Já no que respeita às PEP nacionais, a abordagem é numa fase inicial mais simplificada, sendo que de acordo com o GAFI, as instituições se encontram obrigadas a tomar medidas razoáveis para determinar se um cliente ou beneficiário efetivo constitui uma PEP, devendo nesse contexto ser promovida uma adequada avaliação que considere, entre outros, os fatores de risco associados ao cliente, ao país, aos produtos e às pretendidas transações de serviços ou canais de entrega.

No complexo, intrincado e por vezes opaco ecossistema em que as PEP se movimentam, as instituições que com eles lidam, poderão tomar em consideração indicadores de menor risco, tais como os que se relacionam com a natureza dos produtos e serviços a que as PEP pretendem aceder e que a instituição, por exemplo, avalia como possuindo um baixo risco de branqueamento de capitais, indicadores geográficos se, por exemplo, a função das PEP se insere numa jurisdição de baixos níveis de corrupção, com uma forte vinculação da rule of law, instituições públicas sólidas e eticamente robustas ou a existência de um poder judicial independente, de uma imprensa livre ou mesmo de uma opinião pública esclarecida e, finalmente, indicadores pessoais, ligando, por exemplo, o menor nível de risco da PEP à natureza não executiva das funções e responsabilidades que exerce.
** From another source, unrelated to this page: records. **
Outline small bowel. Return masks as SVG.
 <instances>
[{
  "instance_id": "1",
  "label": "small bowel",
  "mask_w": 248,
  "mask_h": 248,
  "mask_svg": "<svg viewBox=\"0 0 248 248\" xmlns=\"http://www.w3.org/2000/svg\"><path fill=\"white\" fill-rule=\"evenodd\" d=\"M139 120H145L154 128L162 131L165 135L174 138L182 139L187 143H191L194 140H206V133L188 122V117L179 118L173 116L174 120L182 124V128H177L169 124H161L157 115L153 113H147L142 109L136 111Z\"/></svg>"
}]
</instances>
Ao invés, podem constituir indicadores de maior risco, o facto das PEP exercerem as suas funções ou tiveram conexão, direta ou indireta, com maior ou menor intensidade, com jurisdições ou países de alto risco, com elevados níveis de corrupção, controlos débeis e ineficazes contra atividades de branqueamento de capitais ou mesmo uma maior criminalidade organizada enraizada. Também aqui, será relevante considerar como indicador de maior risco a pretensão da PEP pretender aceder ou comercializar um produto cujo perfil a instituição avaliou como detendo alto risco. Nesta constelação de indicadores de maior risco, devemos ainda não ignorar os indicadores que se conexionem com o estilo de vida pessoal da PEP, em particular se o mesmo se revelar inconsistente ou não justificável face àquelas que são as suas conhecidas e declaradas fontes legais de riqueza ou rendimento.
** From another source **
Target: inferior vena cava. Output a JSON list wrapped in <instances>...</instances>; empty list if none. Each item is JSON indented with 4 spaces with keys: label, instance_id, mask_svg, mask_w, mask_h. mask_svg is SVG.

Naturalmente que toda esta avaliação deve ainda ser reforçada e robustecida por um adequado enquadramento e avaliação dos sinais de alerta associados aos próprios familiares das PEP e/ou de pessoas reconhecidas como lhes estando estreitamente associadas, nomeadamente se se percecionarem situações de favorecimento em procedimentos pré-contratuais, obtenção de decisões favoráveis em determinados procedimentos de licenciamento da mais variada natureza, como por exemplo, ambiental e urbanístico, as indicações e nomeações para o exercício de cargos públicos, incluindo cargos políticos em funções de elevado poder de decisão e de exercício de proeminente influência.
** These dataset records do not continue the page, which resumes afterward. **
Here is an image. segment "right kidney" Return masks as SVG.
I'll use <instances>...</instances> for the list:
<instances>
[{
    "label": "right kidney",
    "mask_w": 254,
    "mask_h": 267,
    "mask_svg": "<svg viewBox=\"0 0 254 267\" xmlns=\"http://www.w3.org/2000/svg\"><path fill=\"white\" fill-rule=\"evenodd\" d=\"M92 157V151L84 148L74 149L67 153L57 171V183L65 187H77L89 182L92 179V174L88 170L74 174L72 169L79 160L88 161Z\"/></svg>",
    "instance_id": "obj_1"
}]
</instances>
No exigente quadro de uma boa e tempestiva aplicação, em curso, dos fundos europeus, mecanismos como o KYC ou procedimentos de controlo, monitorização e avaliação do risco associados a PEP, podem revelar-se de grande utilidade e eficácia no combate ao branqueamento de capitais, mitigando a ocorrência de inconformidades e, com isso, criando condições de transparência numa efetiva e regular aplicação dos fundos, desse modo evitando quer as indesejadas recuperações de montantes quer o risco reputacional que por regra a elas vem associado.